First person has its own share of challenges, but one of the trickier ones is describing your narrator. You’re always looking out, never in, and it can be awkward to have your character talk about their own attributes.
Before I go into things to try, let’s start with what not to do.
Avoid the Mirror
It seems like an easy answer to simply have your character look in a mirror and describe what they see, but it’s been done so many times (and done badly) that agents cringe when they see it.

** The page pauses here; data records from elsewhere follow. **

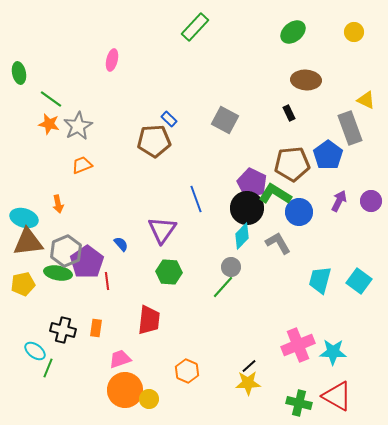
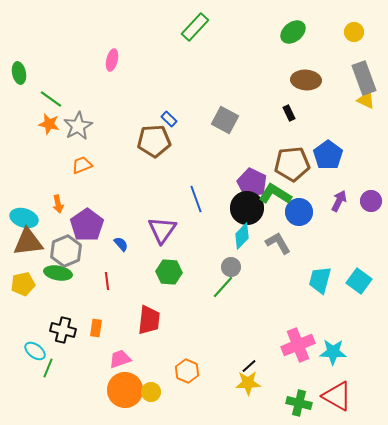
gray rectangle at (350, 128): moved 14 px right, 50 px up
purple pentagon at (87, 262): moved 37 px up
yellow circle at (149, 399): moved 2 px right, 7 px up
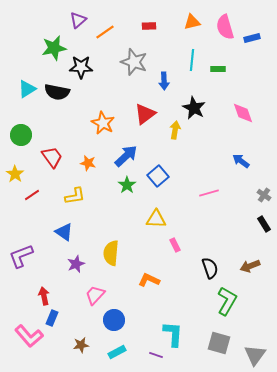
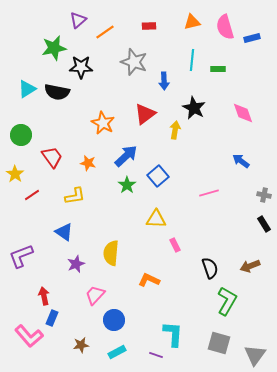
gray cross at (264, 195): rotated 24 degrees counterclockwise
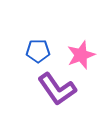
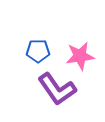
pink star: moved 1 px left, 1 px down; rotated 12 degrees clockwise
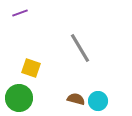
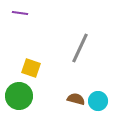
purple line: rotated 28 degrees clockwise
gray line: rotated 56 degrees clockwise
green circle: moved 2 px up
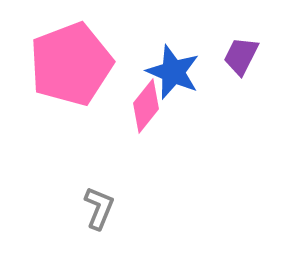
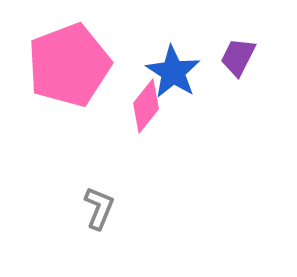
purple trapezoid: moved 3 px left, 1 px down
pink pentagon: moved 2 px left, 1 px down
blue star: rotated 10 degrees clockwise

If you happen to start your book this way, it’s likely a kiss of death unless you've found a unique twist to it.
Avoid the “Let Me Introduce Myself”
Another common cliché is to have the character introduce themselves in some way and then say what they look like. “I’m your average gal, five foot four, brown hair, blue eyes” or “I’m nothing special, six foot, black cropped hair and brown almond eyes.”
Be Wary of the “Slip in the Detail”
It’s not uncommon to see a detailed slipped in casually, but to me, it always feels awkward. “I brushed my long, blonde hair.” Who notices the length and color of their hair when they brush it? While it’s not a no-no, and folks do it all the time, you can do better.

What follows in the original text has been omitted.